There's this really old movie about the dudes who busted Nixon. It's called “All the President's Men” and in it, some snitch nicknamed Deep Throat (I am not making that up) tells a couple of reporters that they will bust Watergate wide open if they “follow the money.” And, the thing is, there's a lot of truth to that statement. If you follow the money in your attempts to figure out a scam, you'll figure out the scam. Money is the reason for scams. This is what my old Logic professor used to call “logic.”
Old movies and older professors aside, I'm sick of what's been happening with my money, specifically my cash. You see, about six months ago, I went grocery shopping (I do this every week if I have money). The bill for my imported Egg Cream and Chicago-Style Guinea came to roughly $85, so I gave the check-out broad a hundred dollar bill.
“Excuse me,” she said, and she walked into some office to verify that the bill was legitimate.

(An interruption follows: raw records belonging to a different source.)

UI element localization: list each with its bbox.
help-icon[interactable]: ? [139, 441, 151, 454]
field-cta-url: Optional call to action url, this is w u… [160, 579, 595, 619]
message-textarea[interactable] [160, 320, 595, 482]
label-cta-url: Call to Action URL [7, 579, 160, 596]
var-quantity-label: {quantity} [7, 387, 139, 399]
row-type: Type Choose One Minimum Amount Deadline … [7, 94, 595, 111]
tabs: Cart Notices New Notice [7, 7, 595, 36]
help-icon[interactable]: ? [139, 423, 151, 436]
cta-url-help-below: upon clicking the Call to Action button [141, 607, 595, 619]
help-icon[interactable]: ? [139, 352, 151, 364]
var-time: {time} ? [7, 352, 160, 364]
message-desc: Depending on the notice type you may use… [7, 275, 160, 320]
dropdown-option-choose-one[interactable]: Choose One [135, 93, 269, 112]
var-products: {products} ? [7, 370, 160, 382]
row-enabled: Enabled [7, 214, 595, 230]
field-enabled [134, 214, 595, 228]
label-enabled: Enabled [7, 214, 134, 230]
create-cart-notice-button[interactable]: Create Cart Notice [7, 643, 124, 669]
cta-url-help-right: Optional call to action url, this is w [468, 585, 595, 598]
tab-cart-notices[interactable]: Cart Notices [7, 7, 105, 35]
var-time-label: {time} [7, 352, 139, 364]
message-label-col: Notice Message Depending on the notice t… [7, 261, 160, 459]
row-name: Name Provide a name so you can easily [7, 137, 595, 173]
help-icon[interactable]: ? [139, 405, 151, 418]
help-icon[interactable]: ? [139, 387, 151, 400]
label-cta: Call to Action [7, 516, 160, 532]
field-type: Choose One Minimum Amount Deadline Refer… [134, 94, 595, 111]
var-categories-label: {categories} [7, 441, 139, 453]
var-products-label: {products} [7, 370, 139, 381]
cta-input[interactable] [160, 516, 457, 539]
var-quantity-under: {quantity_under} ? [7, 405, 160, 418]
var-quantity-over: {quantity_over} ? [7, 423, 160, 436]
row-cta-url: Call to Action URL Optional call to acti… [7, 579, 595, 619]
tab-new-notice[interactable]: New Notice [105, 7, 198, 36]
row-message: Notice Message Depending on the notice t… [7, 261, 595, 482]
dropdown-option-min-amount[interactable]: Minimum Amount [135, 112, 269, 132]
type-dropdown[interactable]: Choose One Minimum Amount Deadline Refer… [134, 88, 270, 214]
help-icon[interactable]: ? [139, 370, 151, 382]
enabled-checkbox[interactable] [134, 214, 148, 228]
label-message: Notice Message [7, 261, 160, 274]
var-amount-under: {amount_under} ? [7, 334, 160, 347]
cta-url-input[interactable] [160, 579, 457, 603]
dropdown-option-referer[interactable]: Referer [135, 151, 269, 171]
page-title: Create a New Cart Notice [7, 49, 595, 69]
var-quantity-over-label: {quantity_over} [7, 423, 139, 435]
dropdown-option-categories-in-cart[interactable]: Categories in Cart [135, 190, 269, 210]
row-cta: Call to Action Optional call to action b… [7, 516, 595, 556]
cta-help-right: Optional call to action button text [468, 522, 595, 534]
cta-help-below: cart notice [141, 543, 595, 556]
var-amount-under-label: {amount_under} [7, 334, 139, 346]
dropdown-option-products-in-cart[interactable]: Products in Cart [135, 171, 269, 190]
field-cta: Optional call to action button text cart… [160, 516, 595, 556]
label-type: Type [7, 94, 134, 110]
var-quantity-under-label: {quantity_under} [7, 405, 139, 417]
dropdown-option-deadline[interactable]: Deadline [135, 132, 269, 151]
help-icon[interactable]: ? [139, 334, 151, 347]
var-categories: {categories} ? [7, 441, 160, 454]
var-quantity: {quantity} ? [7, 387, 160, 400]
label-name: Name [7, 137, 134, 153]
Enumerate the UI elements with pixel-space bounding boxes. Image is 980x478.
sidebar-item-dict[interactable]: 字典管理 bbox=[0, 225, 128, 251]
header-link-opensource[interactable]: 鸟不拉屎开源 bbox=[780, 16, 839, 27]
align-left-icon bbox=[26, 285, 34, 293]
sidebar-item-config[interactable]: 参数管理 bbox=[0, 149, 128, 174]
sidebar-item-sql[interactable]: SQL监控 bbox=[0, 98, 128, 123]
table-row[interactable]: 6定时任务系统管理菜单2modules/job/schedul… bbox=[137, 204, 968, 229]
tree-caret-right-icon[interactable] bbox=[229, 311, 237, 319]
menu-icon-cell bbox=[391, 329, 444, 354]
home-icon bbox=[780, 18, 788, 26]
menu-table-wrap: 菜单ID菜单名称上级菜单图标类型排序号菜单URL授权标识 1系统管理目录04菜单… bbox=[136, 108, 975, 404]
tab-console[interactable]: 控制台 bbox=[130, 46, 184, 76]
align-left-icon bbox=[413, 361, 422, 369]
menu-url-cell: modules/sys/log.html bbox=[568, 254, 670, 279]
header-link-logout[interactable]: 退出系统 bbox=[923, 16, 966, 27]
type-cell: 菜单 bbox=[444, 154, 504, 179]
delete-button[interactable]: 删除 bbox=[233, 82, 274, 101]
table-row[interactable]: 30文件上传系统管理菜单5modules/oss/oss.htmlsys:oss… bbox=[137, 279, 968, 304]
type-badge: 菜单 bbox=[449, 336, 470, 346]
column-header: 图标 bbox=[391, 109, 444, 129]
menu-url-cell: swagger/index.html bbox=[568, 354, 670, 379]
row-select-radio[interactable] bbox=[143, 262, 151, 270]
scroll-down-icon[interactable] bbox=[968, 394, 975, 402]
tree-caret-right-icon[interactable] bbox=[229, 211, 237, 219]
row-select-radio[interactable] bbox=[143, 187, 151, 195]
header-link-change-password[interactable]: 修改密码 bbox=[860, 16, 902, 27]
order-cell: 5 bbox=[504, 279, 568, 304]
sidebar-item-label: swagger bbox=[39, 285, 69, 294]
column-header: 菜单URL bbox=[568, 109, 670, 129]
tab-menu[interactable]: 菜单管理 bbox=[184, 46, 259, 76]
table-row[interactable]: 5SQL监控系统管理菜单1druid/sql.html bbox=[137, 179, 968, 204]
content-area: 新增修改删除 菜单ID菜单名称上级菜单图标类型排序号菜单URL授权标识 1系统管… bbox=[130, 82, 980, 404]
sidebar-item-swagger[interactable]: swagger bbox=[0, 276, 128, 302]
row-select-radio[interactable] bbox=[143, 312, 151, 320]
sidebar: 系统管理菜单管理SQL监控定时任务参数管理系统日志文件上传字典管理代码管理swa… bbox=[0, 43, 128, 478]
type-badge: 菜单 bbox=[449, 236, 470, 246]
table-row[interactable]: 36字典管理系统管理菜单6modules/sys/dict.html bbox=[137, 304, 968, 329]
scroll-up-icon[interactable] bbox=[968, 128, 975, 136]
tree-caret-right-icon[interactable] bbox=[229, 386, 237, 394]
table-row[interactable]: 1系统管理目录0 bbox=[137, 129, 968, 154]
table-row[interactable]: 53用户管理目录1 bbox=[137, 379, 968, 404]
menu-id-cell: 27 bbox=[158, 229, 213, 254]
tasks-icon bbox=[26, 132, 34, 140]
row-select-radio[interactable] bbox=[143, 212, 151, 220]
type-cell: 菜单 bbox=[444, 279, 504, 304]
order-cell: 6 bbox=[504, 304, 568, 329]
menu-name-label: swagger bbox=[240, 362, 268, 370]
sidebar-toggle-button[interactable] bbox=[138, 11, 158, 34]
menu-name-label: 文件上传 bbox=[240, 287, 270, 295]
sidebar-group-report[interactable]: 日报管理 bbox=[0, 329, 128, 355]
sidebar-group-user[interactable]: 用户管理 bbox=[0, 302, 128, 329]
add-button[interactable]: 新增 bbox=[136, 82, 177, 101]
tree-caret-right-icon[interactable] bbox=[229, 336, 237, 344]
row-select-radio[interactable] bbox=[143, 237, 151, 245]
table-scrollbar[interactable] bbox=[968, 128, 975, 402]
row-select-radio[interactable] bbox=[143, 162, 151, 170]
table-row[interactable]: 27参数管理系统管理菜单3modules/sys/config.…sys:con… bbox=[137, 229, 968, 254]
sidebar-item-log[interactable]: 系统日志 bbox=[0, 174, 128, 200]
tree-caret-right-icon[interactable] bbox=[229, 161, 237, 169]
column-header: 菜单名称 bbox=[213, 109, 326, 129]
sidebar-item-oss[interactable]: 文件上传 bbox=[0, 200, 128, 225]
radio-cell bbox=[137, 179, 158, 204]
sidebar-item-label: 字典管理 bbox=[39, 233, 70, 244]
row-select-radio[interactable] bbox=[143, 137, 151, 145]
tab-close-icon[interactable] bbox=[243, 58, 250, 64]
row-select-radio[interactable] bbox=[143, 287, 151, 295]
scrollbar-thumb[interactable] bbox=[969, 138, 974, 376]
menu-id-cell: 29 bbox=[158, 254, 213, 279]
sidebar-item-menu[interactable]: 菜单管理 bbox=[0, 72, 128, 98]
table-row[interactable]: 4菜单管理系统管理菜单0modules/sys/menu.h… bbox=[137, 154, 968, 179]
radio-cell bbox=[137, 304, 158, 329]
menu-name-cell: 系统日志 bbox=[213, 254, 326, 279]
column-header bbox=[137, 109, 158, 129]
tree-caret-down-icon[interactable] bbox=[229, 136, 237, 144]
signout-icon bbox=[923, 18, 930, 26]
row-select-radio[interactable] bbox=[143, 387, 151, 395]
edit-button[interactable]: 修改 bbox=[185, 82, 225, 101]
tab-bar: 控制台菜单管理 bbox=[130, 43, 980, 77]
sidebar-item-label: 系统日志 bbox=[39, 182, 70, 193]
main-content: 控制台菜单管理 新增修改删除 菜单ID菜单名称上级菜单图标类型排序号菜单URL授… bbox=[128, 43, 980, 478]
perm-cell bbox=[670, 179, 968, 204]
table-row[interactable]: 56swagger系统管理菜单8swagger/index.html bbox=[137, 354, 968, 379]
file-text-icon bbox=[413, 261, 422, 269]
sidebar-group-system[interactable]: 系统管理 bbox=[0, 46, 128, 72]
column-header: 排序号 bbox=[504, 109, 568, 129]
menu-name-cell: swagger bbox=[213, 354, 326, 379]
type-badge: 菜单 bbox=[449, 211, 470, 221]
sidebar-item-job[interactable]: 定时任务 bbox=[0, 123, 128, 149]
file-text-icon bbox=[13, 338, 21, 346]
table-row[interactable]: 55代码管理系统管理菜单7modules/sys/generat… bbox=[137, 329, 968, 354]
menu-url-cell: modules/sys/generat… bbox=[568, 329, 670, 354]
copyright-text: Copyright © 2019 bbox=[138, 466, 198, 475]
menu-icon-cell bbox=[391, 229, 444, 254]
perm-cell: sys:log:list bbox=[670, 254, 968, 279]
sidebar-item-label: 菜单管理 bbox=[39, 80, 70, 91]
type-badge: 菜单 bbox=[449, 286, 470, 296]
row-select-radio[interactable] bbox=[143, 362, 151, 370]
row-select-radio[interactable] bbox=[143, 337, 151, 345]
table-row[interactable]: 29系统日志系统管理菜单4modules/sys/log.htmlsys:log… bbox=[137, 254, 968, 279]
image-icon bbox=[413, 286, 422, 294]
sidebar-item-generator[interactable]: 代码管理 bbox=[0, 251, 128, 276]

Meanwhile, I turned to everyone behind me in line and said, “Sorry about the delay. I tried to pay in cash.”
The guy directly behind me laughed out loud and slapped my shoulder. No one else got the joke. One lady even said, “I can't remember the last time I paid for anything in cash.”
I mean, what the fuck dot com, right?
Fast forward to a few days ago, when I learned that Air Tran does not accept cash for alcoholic beverages (they also don't respect their customers, but that's another story). The reason behind this, said one person not at all affiliated with Air Tran or the FAA, “is because our stewardesses are such untrustworthy idiots that we don't let them near cash.” And this makes sense, I guess, but here's the deal:
On my money are written the words, “This note is legal tender for all debts, public and private.” The government put that on there shortly after they took us off the gold standard. That way, we couldn't claim that the money was worthless and start our own precious metal-based currency.
Before that, back in the days of the greatest generation, our money had, “This note is redeemable for its value in gold” or some such shit (my Grandpa told me this) written on it, but the government had to remove that statement shortly before the aforementioned Nixon became President because, much like the “legal tender” line nowadays, it was a bald-faced lie.
So basically, our money is full of shit and has been for years.
Which means I'd think twice before putting your trust in God.